Elucidation of new physiological functions in the central nervous system of VRK1

2023 Fiscal Year Final Research Report

• Project/Area Number: 22K20742
• Research Category: Grant-in-Aid for Research Activity Start-up
• Allocation Type: Multi-year Fund
• Review Section: 0802:Biomedical structure and function and related fields
• Research Institution: Oita University
• Principal Investigator: Umeda Ryohei 大分大学, 医学部, 助教 (90966300)
• Project Period (FY): 2022-08-31 – 2024-03-31
• Keywords: VRK1 / zebrafish / 小頭症 / 運動機能異常 / 脳・神経 / 行動解析

Outline of Final Research Achievements

In this study, we focused on VRK1, one of the causative genes of neurodegenerative diseases characterized by microcephaly and motor dysfunction in humans, and aimed to elucidate the molecular mechanisms of VRK1-related microcephaly and motor dysfunction by generating and analyzing zebrafish lacking VRK1 (VRK1KO).
VRK1 deficiency caused a decrease in neurons, and we observed a decrease in locomotor activity and abnormal anxiety-like behavior.

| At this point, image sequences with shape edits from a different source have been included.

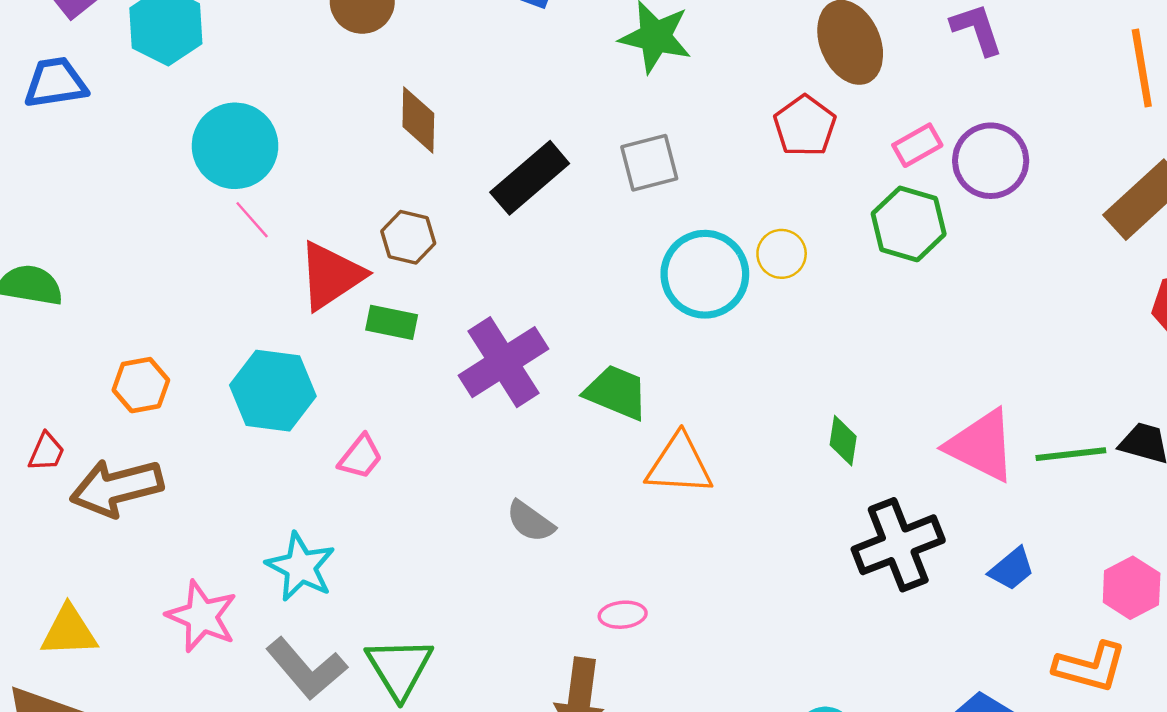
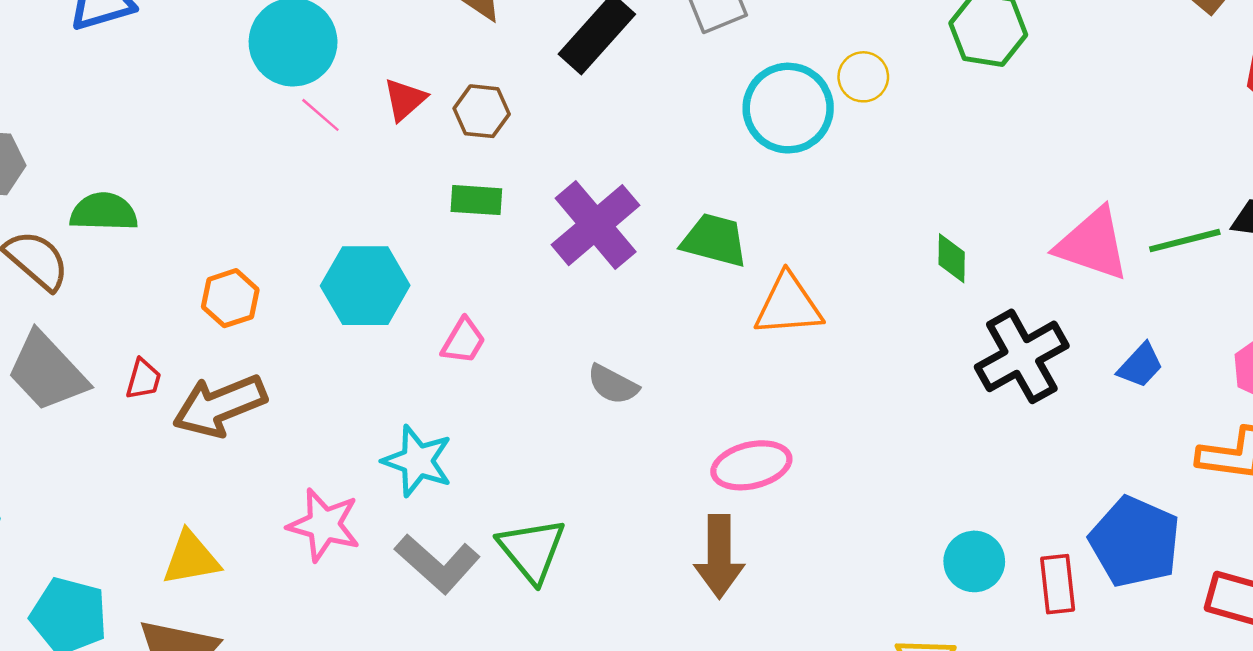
red triangle: (331, 276) -> (405, 99), moved, size x0.6
gray semicircle: (530, 521) -> (613, 384), moved
pink ellipse: (623, 615) -> (751, 465), size x1.6

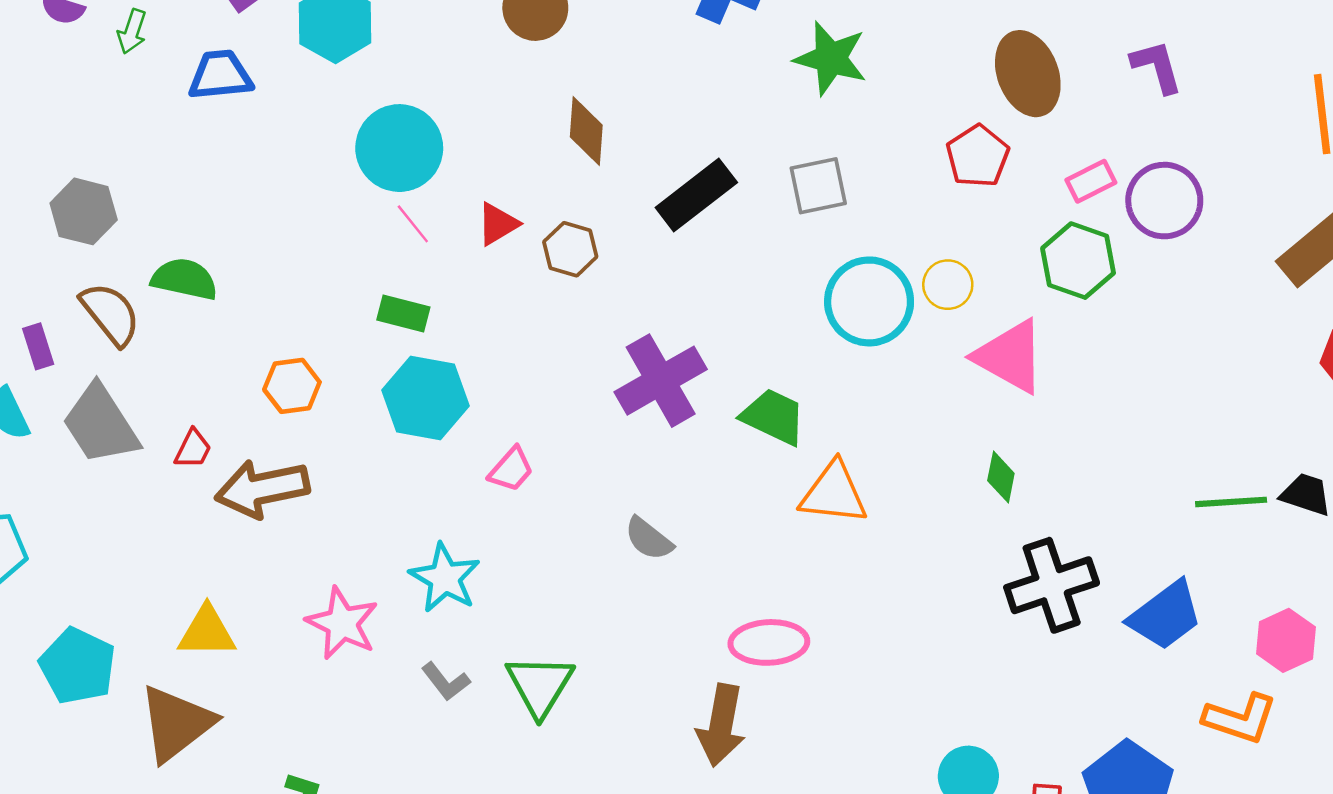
green rectangle: (476, 200) -> (403, 314), moved
pink triangle: (1093, 244) -> (1010, 356), moved
blue trapezoid: (1140, 365) -> (1165, 615), size x1.6
gray L-shape: (437, 564) -> (446, 681), size x0.6

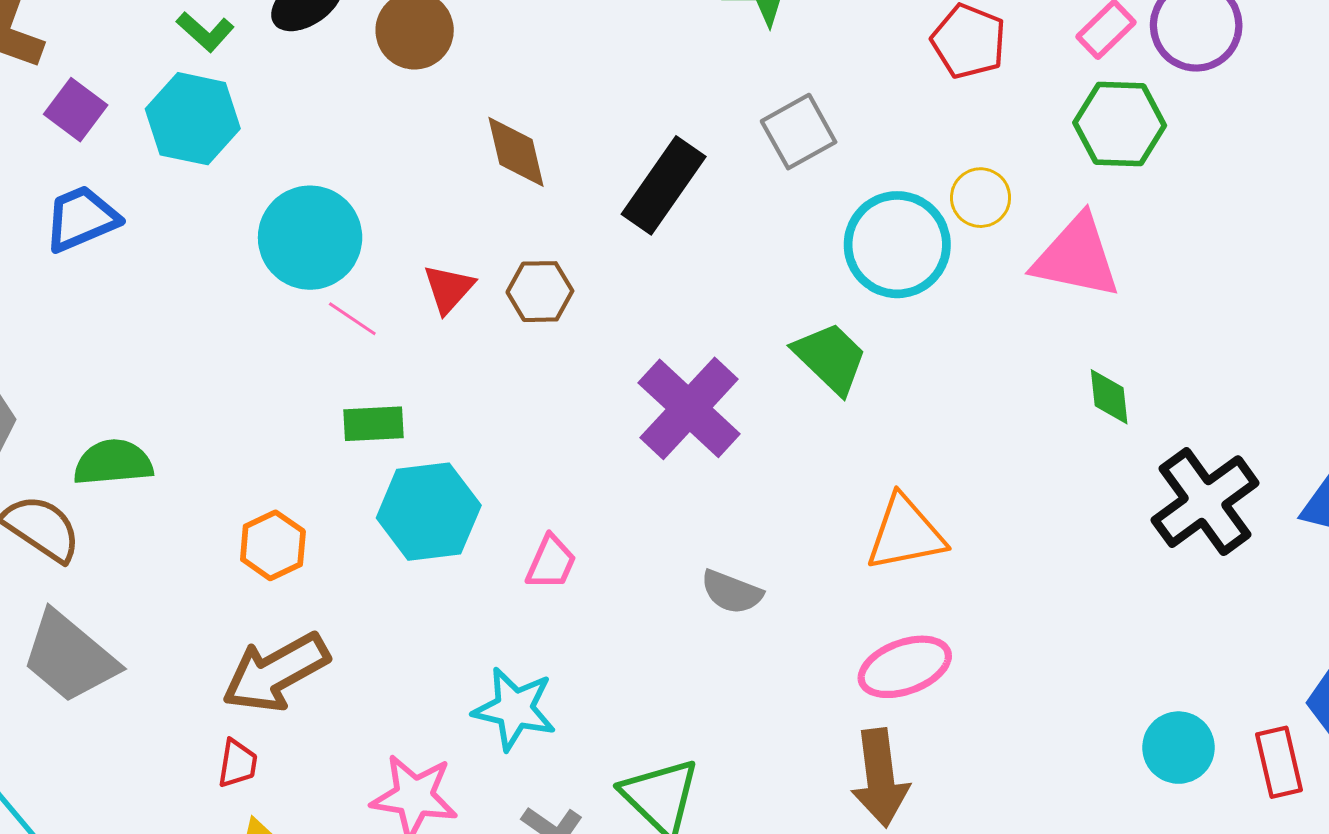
green trapezoid: (773, 417) -> (830, 358), moved, turned 36
red trapezoid: (193, 449) -> (237, 763), moved
orange triangle: (834, 493) -> (905, 533), moved

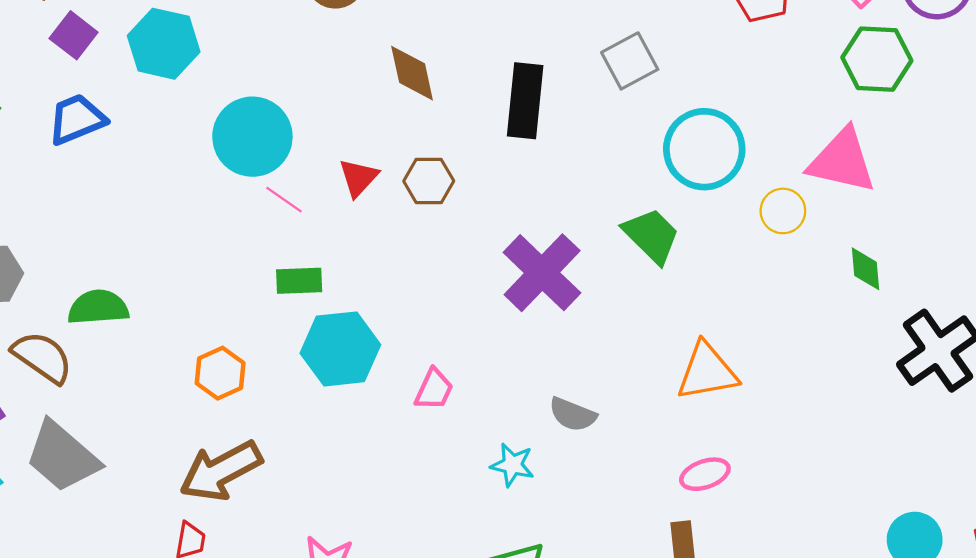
black rectangle: (664, 185) -> (525, 101), turned -30
yellow circle: (981, 198) -> (783, 211), moved
pink ellipse: (905, 667) -> (705, 474), size x0.7
cyan star: (514, 709) -> (512, 465), moved, size x0.7

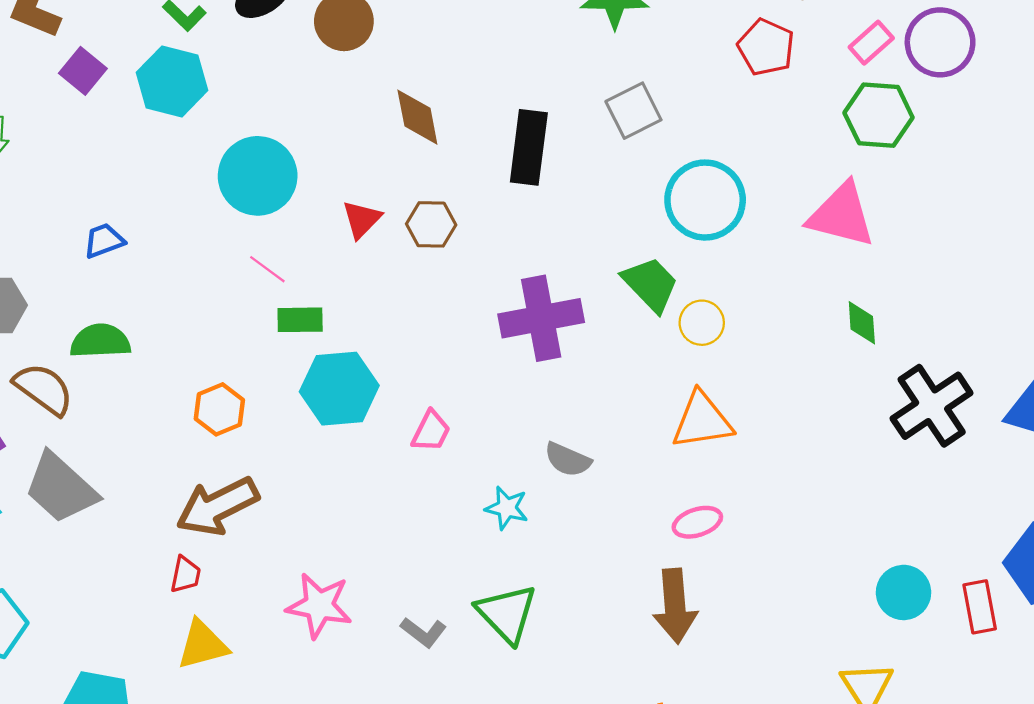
blue trapezoid: (77, 119) -> (104, 241), moved, size x0.7
pink line: (284, 200) -> (267, 269), moved
yellow circle: (783, 211) -> (702, 323), moved
purple cross: (542, 273) -> (541, 318), turned 34

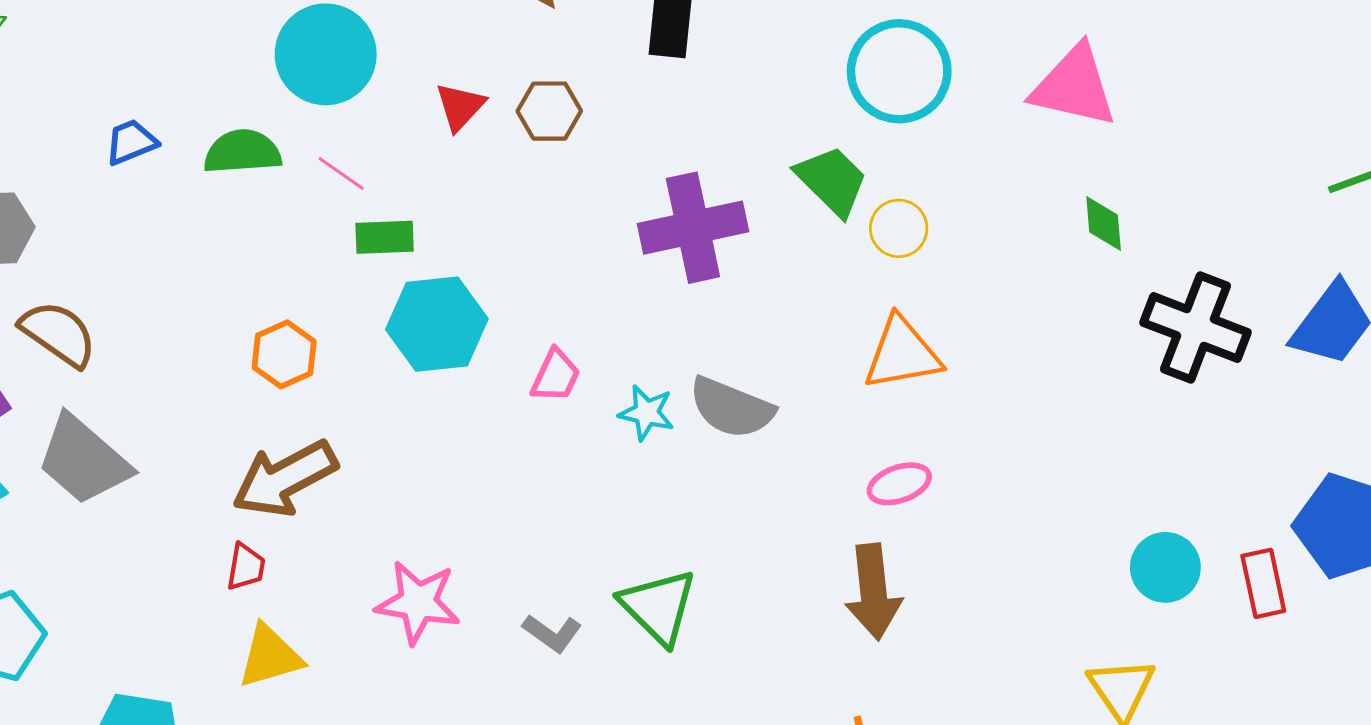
green semicircle: (100, 341) -> (242, 152), moved
black cross: (932, 406) -> (1195, 327), turned -34
gray semicircle: (568, 460) -> (731, 408), size x1.4
cyan star: (507, 508) -> (646, 413), moved

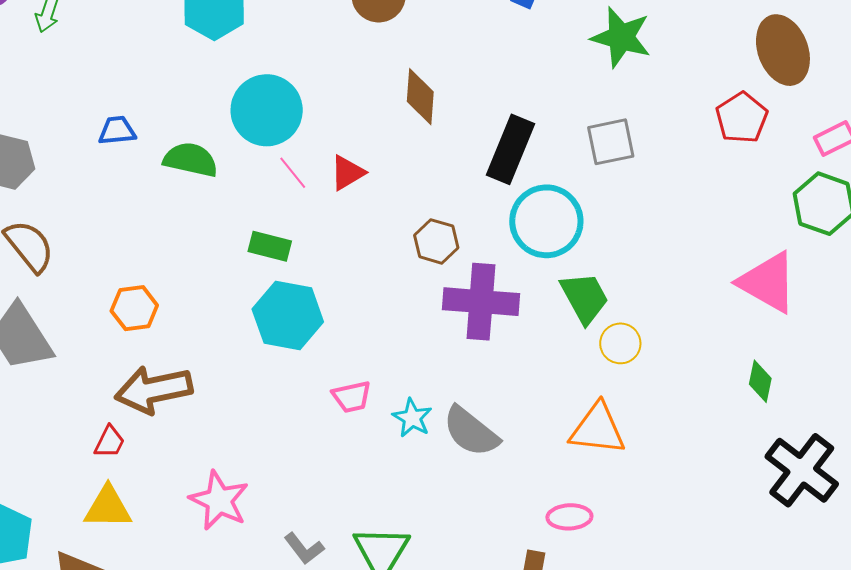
cyan circle: (899, 71) -> (546, 221), moved
brown hexagon: (549, 111) -> (436, 241), moved
pink line: (341, 174) -> (293, 173), moved
orange hexagon: (284, 354) -> (134, 308), moved
pink trapezoid: (556, 376) -> (352, 397), moved, turned 36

In particular, we showed that nuclear envelope abnormalities and increased heterochromatin in the zebrafish forebrain region, as well as a decrease in neuronal proliferation, including motor neurons, are likely to contribute to the pathological basis of diseases involving VRK1.

Free Research Field

神経変性疾患

Academic Significance and Societal Importance of the Research Achievements

本研究ではVRK1遺伝子欠損ゼブラフィッシュモデルを用いて小頭症および行動の異常などを認めた。さらに神経細胞における核膜形成の異常や神経増殖の減少など神経細胞に形態的な異常を認めた。以上より、VRK1が寄与する中枢神経系における小頭症や運動機能障害を特徴とする神経変性疾患に関連する病態基盤の一部を解明した。これまでにVRK1が寄与する小頭症や運動機能障害を特徴とする神経変性疾患のメカニズムについての報告はほとんどなく、本研究の結果はVRK1が関与する病態基盤の解明の一助となると示唆される。